## DATA

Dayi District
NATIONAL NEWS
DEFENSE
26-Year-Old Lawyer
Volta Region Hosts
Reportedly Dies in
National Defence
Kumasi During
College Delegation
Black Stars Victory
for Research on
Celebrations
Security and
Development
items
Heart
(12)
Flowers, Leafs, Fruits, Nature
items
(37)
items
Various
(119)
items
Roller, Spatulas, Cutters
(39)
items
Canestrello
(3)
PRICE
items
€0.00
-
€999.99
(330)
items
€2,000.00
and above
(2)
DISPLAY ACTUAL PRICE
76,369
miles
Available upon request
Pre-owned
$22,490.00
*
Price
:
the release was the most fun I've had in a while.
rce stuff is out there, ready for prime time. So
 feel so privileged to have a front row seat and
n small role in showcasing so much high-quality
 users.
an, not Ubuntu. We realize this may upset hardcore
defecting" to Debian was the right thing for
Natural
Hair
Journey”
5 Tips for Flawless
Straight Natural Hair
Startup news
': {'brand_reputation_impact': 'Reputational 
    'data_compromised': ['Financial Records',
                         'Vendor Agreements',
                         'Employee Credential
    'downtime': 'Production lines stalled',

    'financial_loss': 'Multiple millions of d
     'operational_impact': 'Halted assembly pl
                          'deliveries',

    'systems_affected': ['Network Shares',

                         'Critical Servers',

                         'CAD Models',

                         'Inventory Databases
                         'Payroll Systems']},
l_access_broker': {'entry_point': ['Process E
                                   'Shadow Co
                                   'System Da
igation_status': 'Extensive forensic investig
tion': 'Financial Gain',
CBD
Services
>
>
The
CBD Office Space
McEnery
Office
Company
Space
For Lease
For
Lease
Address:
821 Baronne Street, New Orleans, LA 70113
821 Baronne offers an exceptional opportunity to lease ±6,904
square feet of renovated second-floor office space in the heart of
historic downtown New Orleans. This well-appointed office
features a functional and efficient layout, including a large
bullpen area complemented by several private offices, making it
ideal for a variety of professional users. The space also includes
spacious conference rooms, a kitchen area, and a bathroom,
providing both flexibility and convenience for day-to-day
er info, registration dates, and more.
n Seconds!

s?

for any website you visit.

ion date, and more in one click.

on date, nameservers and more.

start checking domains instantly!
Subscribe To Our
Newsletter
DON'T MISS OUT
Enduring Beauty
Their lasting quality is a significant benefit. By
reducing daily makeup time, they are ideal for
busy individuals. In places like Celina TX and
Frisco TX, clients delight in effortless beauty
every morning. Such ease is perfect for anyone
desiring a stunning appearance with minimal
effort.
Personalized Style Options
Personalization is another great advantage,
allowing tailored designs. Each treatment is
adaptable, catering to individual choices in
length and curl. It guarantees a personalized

## TRY IT
Restate word for word the lines in the material above from the one with "features a functional" to the one with "spacious conference rooms, a"; both of those lines count, and nothing else does.

## RESPONSE BOX
features a functional and efficient layout, including a large
bullpen area complemented by several private offices, making it
ideal for a variety of professional users. The space also includes
spacious conference rooms, a kitchen area, and a bathroom,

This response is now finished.